Nas’ old rival Jay-Z was the source for the most famous mashup of all time, the Grey Album, a mix of his Black Album and The Beatles’ White Album. But it’s a mashup using Nas vocals, and the work of beatmaker MF Doom, that is by far the most excellent work in the genre. Nastradoomus is simply made, not the ultra-chopped dogme work of others slicing finished rock albums into a percussion track for vocals to be laid over. The beats were made to be beats, and the vocals are simply tempo-matched and laid over them. Like Tom’s Diner, it’s the simplicity that makes it work so well.
But Nastradoomus has more going for it. Normally in rap the vocals don’t have a melody, so pitch-matching the music isn’t much of a concern. In Nastradoomus the weird harmonies created by the new tonal key centers of the beats against the occasional chorus melody or backup singers makes for some haunting dissonances that work
At first glance DJ Shadow’s epic 40-minute set Minute Mix from the Diminishing Returns album is not a true mashup, but it’s a mainstream-quality sound collage with unrelated non-original musics laid over each other which is so good I have to include it. It has a narrative arc and a real Americanness to the story. It transports.
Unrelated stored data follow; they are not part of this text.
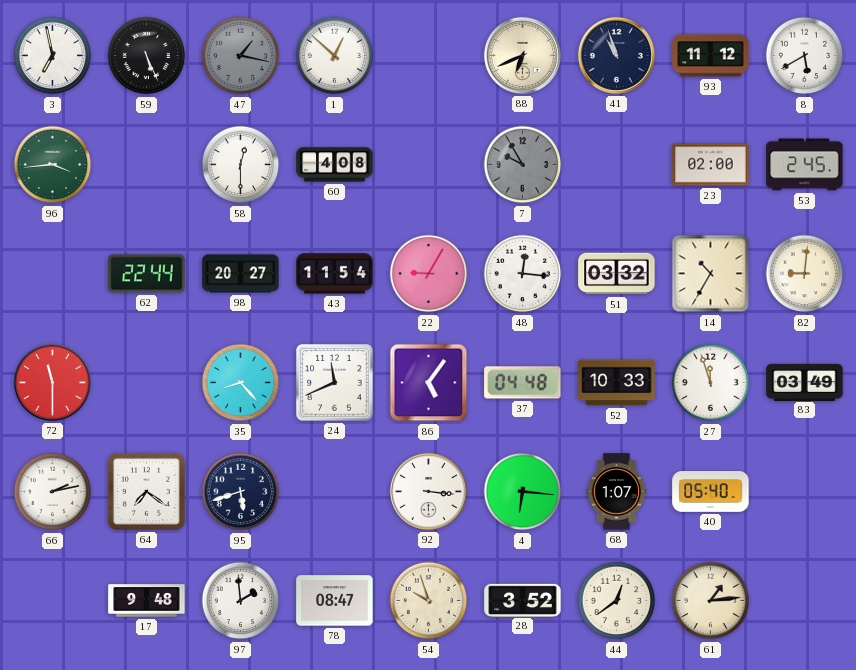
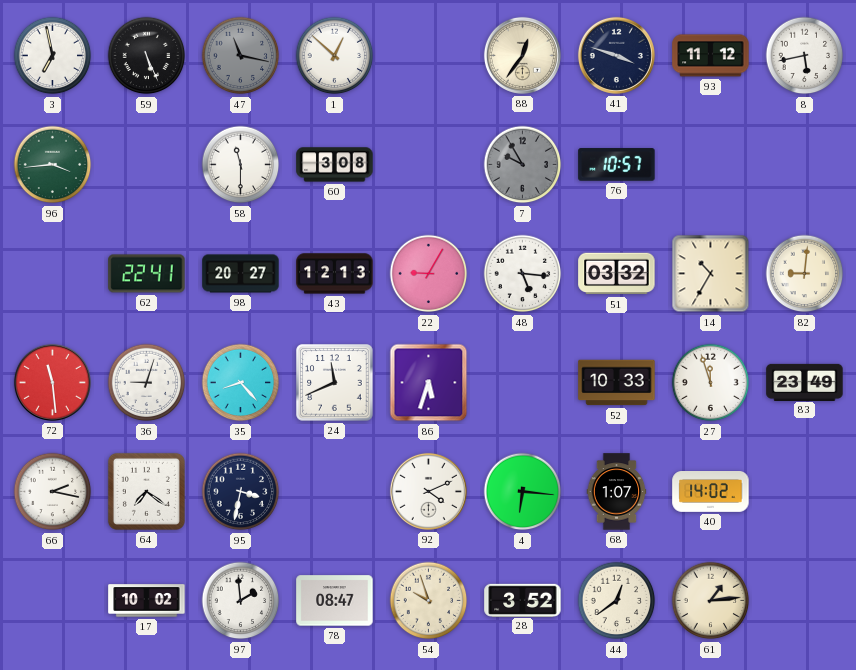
47: 1:17 -> 11:17
88: 6:41 -> 12:36
41: 10:57 -> 3:48
8: 5:40 -> 5:43
58: 12:30 -> 11:30
60: 4:08 -> 3:08
76: none -> 10:57
23: 02:00 -> none
53: 2:45 -> none
62: 22:44 -> 22:41
43: 11:54 -> 12:13
48: 12:16 -> 5:16
72: 11:30 -> 11:29
36: none -> 9:03
86: 5:06 -> 5:33
37: 04:48 -> none
83: 03:49 -> 23:49
66: 2:13 -> 2:17
95: 5:42 -> 3:32
92: 3:16 -> 4:11
40: 05:40 -> 14:02
17: 9:48 -> 10:02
The form’s mainstream presence came and went, and it’s a bit of a relief to me. Most of its recent stars sound like this amazingly pumped up aerobics class where you wind up in tears in the corner because it’s so epic listening to all of these bits of culture and time working together in harmony. It gets saccharine and fatiguing. Really, all we ever needed was Nastradoomus, the best work of a good lyricist and the best work of a good beatmaker. I guess there are probably a few exceptions that stand out for each of us, based on a nostalgia with the source material. A combination of that and being ingenous and good stand-alone music.
But otherwise it’s mostly a musical sight-gag and should be enjoyed sparingly, or broken out on a rainy day when it’s time to teach your lil’ cousin how to make music on a computer, or better yet, turntables.